### [Document structure recognition data]
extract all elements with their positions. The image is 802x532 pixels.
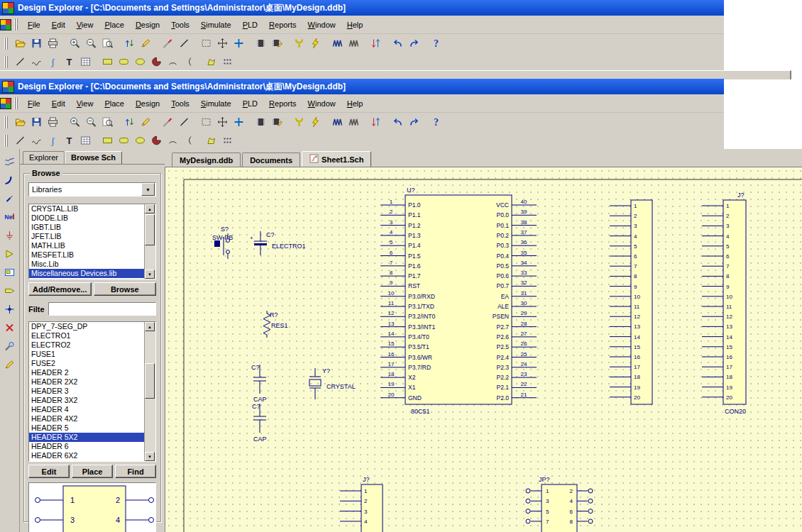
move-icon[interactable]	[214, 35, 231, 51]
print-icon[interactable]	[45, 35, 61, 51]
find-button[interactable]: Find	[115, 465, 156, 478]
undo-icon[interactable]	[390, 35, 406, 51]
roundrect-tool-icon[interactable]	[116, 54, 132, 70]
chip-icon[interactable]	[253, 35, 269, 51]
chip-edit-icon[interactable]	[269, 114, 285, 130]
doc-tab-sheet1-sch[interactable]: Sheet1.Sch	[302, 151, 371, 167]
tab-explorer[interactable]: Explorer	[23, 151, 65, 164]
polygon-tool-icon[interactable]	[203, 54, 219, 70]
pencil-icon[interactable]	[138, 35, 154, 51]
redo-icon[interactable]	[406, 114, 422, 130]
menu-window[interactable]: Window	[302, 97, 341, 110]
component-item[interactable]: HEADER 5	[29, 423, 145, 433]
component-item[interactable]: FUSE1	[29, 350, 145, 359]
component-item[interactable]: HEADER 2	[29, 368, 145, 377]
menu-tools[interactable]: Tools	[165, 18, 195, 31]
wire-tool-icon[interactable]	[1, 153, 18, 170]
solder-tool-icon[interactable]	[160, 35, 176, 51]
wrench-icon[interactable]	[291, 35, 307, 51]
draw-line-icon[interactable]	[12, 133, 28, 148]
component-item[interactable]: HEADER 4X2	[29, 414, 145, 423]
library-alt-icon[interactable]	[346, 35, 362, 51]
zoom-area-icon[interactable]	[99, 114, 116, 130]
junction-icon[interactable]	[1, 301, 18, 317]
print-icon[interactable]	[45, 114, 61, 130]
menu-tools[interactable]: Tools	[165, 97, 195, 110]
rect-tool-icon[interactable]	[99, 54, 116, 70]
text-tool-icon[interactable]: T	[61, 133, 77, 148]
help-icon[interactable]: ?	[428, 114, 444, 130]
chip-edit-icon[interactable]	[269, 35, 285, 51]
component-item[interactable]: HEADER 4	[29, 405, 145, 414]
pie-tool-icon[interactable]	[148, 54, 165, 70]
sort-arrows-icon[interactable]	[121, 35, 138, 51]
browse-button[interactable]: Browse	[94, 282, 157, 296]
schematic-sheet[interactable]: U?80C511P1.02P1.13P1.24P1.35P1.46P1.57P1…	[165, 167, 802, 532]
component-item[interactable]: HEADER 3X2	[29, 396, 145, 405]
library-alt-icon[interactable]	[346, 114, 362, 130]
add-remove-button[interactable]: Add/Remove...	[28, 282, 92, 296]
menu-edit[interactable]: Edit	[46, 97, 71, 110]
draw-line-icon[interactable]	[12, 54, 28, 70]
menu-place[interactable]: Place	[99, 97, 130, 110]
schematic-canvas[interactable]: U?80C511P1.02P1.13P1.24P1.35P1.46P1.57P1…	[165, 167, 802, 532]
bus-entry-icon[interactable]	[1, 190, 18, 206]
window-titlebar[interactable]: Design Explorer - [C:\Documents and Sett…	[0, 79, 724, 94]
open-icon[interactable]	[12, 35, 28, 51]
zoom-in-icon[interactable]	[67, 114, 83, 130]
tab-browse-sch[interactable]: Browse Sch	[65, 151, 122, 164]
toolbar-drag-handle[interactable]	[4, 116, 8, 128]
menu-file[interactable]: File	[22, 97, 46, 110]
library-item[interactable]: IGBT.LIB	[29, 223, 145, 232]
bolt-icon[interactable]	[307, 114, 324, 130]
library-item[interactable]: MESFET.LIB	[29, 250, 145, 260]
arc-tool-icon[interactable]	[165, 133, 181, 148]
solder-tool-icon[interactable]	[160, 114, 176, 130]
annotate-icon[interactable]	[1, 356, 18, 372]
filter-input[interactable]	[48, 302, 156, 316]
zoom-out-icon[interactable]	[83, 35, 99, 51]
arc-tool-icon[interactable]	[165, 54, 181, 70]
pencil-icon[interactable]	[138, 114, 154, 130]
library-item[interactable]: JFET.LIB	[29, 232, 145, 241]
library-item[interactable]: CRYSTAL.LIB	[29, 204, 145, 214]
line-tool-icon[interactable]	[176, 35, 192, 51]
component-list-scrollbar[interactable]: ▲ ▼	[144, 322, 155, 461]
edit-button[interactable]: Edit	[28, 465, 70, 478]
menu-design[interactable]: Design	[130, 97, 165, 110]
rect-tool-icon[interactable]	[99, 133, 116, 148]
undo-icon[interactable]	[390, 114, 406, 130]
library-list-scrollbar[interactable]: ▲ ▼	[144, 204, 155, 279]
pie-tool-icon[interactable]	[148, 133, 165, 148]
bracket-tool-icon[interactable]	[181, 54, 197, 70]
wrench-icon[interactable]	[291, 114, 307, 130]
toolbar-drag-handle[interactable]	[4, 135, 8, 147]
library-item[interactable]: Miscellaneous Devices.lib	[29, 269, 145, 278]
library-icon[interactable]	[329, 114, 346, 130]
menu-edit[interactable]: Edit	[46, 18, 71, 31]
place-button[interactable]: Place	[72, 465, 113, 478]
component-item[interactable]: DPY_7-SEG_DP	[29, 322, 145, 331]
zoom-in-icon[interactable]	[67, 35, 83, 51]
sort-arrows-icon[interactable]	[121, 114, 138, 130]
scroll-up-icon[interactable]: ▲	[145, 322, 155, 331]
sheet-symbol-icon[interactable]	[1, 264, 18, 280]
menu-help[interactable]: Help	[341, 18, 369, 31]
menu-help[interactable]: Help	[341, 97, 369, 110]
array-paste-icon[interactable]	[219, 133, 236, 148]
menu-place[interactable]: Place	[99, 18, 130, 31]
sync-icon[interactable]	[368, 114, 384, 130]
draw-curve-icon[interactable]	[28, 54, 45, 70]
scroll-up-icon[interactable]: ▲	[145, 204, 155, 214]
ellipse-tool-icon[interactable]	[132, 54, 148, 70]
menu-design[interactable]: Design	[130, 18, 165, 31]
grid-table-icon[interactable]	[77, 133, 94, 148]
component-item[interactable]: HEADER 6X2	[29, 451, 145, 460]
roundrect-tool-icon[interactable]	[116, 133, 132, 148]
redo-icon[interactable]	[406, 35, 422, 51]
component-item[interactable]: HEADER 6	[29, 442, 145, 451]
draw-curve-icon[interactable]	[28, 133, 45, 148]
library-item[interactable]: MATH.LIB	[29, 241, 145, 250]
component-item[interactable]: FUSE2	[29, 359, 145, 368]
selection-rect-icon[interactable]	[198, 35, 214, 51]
* * *
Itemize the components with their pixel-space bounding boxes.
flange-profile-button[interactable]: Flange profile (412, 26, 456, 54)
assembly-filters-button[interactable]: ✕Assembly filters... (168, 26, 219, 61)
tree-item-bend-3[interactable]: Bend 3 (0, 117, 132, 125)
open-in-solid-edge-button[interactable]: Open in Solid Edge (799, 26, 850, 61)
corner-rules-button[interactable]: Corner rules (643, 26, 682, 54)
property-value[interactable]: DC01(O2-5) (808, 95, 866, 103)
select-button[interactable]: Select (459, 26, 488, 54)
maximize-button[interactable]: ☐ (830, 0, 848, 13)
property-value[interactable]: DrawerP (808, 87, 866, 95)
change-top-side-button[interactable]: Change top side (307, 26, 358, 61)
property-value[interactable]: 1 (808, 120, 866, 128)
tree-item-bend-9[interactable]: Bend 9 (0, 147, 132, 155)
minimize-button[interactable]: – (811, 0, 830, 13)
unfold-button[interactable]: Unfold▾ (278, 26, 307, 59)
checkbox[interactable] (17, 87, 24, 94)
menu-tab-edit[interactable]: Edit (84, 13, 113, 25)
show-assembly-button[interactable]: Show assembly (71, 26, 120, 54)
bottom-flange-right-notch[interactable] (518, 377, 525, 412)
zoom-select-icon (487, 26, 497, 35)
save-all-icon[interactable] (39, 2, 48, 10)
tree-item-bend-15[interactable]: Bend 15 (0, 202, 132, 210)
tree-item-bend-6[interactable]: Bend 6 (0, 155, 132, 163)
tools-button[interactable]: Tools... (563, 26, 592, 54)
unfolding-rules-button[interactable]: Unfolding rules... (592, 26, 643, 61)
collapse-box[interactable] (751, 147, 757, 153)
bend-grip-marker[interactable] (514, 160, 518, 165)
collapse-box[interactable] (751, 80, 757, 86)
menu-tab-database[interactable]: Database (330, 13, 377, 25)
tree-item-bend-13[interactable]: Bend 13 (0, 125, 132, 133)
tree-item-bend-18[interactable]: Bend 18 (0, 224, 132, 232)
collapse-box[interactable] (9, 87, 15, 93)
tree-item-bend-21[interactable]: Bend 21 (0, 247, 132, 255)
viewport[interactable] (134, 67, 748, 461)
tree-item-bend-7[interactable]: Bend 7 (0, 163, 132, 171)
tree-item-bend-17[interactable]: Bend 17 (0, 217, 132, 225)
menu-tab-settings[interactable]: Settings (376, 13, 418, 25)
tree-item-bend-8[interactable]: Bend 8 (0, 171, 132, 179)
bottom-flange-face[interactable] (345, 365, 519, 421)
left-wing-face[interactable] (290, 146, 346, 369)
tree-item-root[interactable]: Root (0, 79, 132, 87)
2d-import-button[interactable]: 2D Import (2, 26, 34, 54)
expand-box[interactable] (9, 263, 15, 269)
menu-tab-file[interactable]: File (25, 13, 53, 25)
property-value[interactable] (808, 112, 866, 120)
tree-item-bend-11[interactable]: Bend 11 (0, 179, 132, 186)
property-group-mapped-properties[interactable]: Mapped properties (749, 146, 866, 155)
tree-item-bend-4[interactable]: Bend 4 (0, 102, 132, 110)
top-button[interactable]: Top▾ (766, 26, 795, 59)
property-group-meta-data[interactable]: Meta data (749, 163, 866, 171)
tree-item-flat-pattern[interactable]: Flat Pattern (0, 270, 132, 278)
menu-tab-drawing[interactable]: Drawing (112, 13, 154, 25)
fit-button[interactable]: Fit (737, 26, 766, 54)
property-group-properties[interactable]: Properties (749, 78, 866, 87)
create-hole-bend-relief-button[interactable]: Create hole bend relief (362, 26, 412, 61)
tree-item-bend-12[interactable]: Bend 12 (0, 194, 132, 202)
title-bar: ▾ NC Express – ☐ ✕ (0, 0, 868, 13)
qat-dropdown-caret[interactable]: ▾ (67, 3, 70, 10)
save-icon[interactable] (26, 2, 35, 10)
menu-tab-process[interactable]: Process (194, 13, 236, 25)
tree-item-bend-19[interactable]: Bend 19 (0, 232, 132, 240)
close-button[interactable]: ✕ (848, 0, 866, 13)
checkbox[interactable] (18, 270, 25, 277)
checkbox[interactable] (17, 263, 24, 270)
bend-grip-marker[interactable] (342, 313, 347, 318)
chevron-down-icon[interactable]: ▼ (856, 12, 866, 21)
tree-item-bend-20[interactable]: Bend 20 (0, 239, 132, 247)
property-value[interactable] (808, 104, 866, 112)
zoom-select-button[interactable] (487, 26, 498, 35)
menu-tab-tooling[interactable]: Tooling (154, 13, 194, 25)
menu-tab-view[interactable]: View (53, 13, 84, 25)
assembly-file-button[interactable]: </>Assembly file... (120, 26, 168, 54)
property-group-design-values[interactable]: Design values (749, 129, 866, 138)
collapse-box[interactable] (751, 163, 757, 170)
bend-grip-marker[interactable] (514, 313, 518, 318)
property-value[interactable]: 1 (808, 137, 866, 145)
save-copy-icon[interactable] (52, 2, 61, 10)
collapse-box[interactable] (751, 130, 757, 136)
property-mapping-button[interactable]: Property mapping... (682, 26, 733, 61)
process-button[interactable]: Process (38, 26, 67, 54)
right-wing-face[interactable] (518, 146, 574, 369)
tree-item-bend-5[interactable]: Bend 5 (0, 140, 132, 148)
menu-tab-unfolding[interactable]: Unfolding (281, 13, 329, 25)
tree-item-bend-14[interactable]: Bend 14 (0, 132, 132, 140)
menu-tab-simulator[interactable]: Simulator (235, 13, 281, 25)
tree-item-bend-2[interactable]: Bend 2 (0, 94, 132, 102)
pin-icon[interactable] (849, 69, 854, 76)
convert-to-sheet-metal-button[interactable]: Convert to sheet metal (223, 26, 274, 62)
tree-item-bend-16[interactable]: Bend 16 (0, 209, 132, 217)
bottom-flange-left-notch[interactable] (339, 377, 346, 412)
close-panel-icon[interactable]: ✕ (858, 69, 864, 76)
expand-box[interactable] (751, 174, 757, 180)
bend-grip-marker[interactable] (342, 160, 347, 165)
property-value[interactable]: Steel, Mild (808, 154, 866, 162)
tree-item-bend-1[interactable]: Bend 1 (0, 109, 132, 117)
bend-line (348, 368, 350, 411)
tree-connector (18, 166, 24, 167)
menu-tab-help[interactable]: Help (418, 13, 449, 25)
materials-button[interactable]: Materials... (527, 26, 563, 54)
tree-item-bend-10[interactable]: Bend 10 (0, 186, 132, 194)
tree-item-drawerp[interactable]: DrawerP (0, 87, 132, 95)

### [Problem details]
Each line in the data that holds the string "their" should be found and copied.

### [Task output]
extract all elements with their positions. The image is 802x532 pixels.
Itemize the components with their pixel-space bounding boxes.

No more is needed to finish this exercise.